Железная кость
Шрифт:
Обработка металлов давлением
1
Неуязвимым, неприкосновенным жил монстр у Валерки на глазах. Это еще под Новый год блатные объявили, что все Угланов сделал правильно, за непорочного придурка в зоне встряв, что пропускать и парафинить пидором его, ну Вознесенского вот этого, не будут; вот и здесь он, Угланов, всё опять развернул, куда надо ему, вот и здесь он решил, кому жить и считаться для всех человеком, а кому канифолить парашу; про него самого речи нет вообще: как стоял независимо и отдельно от всех, так и будет.

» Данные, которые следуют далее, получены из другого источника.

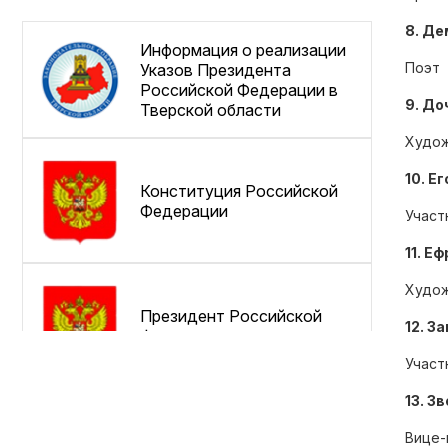
8. Де
Информация о реализации
Поэт
Указов Президента
Российской Федерации в
9. До
Тверской области
Худож
10. Е
Конституция Российской
Федерации
Участ
11. Е
Худож
Президент Российской
12. З
Федерации
Участ
13. З
Совет Федерации
Вице-
Федерального Собрания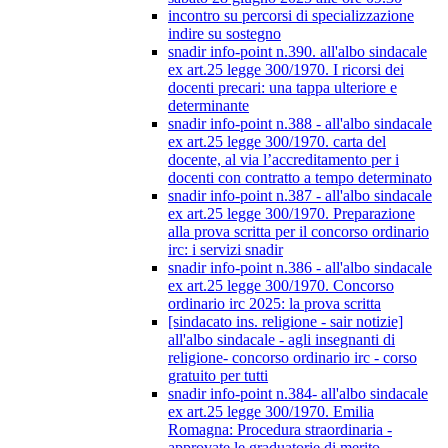
incontro su percorsi di specializzazione
indire su sostegno
snadir info-point n.390. all'albo sindacale
ex art.25 legge 300/1970. I ricorsi dei
docenti precari: una tappa ulteriore e
determinante
snadir info-point n.388 - all'albo sindacale
ex art.25 legge 300/1970. carta del
docente, al via l’accreditamento per i
docenti con contratto a tempo determinato
snadir info-point n.387 - all'albo sindacale
ex art.25 legge 300/1970. Preparazione
alla prova scritta per il concorso ordinario
irc: i servizi snadir
snadir info-point n.386 - all'albo sindacale
ex art.25 legge 300/1970. Concorso
ordinario irc 2025: la prova scritta
[sindacato ins. religione - sair notizie]
all'albo sindacale - agli insegnanti di
religione- concorso ordinario irc - corso
gratuito per tutti
snadir info-point n.384- all'albo sindacale
ex art.25 legge 300/1970. Emilia
Romagna: Procedura straordinaria -
approvate le graduatorie di merito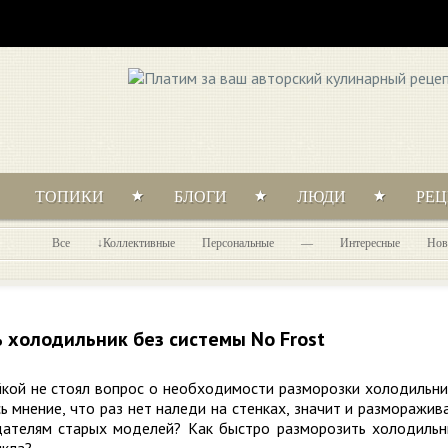
ТОПИКИ
БЛОГИ
ЛЮДИ
РЕ
Все
Коллективные
Персональные
—
Интересные
Нов
 холодильник без системы No Frost
йкой не стоял вопрос о необходимости разморозки холодильни
ь мнение, что раз нет наледи на стенках, значит и разморажив
дателям старых моделей? Как быстро разморозить холодильн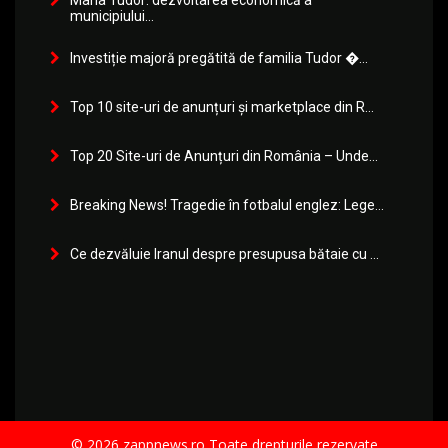
municipiului...
Investiție majoră pregătită de familia Tudor �...
Top 10 site-uri de anunțuri și marketplace din R...
Top 20 Site-uri de Anunțuri din România – Unde...
Breaking News! Tragedie în fotbalul englez: Lege...
Ce dezvăluie Iranul despre presupusa bătaie cu ...
© 2026 zappnews.ro Toate drepturile rezervate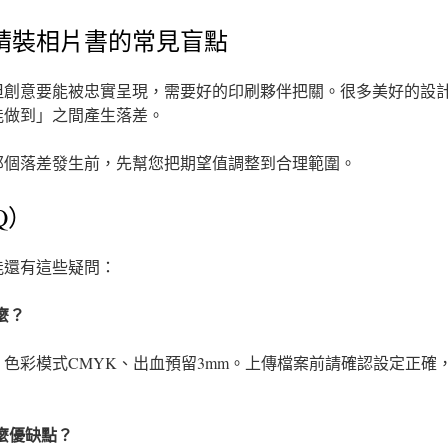
精裝相片書的常見盲點
但創意要能被忠實呈現，需要好的印刷夥伴把關。很多美好的設
能做到」之間產生落差。
那個落差發生前，先幫您把期望值調整到合理範圍。
Q）
能還有這些疑問：
麼？
dpi、色彩模式CMYK、出血預留3mm。上傳檔案前請確認設定正
什麼優缺點？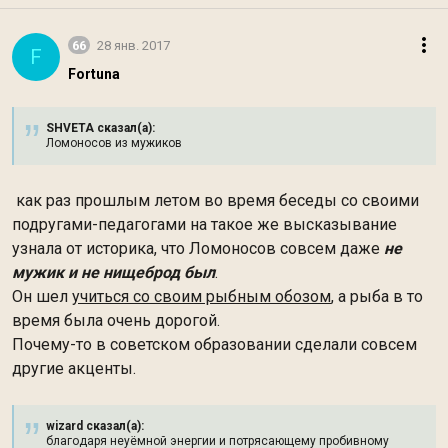
66
28 янв. 2017
F
Fortuna
SHVETA сказал(а):
Ломоносов из мужиков
как раз прошлым летом во время беседы со своими
подругами-педагогами на такое же высказывание
узнала от историка, что Ломоносов совсем даже
не
мужик и не нищеброд был
.
Он шел
учиться со своим рыбным обозом
, а рыба в то
время была очень дорогой.
Почему-то в советском образовании сделали совсем
другие акценты.
wizard сказал(а):
благодаря неуёмной энергии и потрясающему пробивному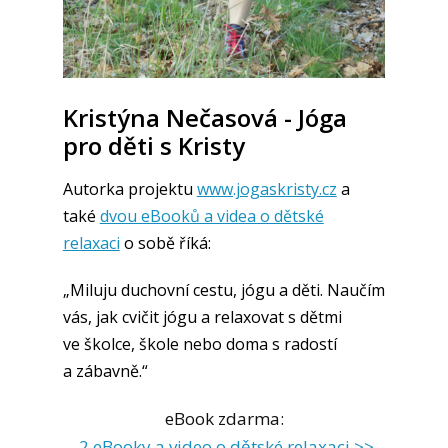
Kristýna Nečasová - Jóga
pro děti s Kristy
Autorka projektu
www.jogaskristy.cz
a
také
dvou eBooků a videa o dětské
relaxaci
o sobě říká:
„Miluju duchovní cestu, jógu a děti. Naučím
vás, jak cvičit jógu a relaxovat s dětmi
ve školce, škole nebo doma s radostí
a zábavně.“
eBook zdarma:
2 eBooky a video o dětské relaxaci >>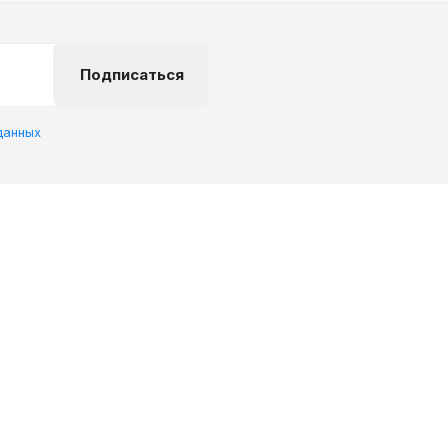
Подписаться
данных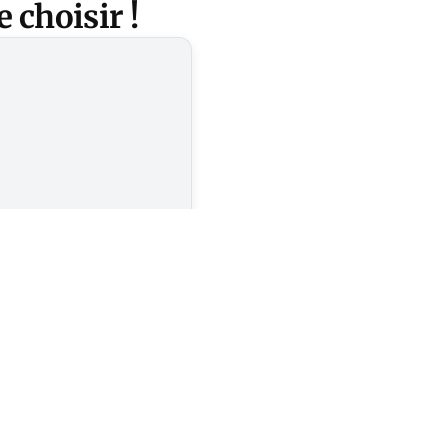
 choisir !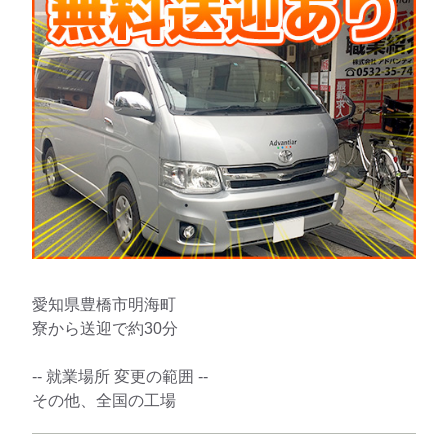
愛知県豊橋市明海町
寮から送迎で約30分
-- 就業場所 変更の範囲 --
その他、全国の工場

И вставал, и ложился в бараке, как все, по щелчку выключателя, и шагал по команде в отрядном строю из локалки в локалку, согласно отрядному графику посещения столовой, санчасти, ларька, или шел в одиночку сквозь режимные клетки, куда скажут ему дубаки, повинуясь охранницким «встал» и «пошел», но как будто всегда — только если захочет он сам; не захочет — упрется, и попробуй-ка сдвинь его с места.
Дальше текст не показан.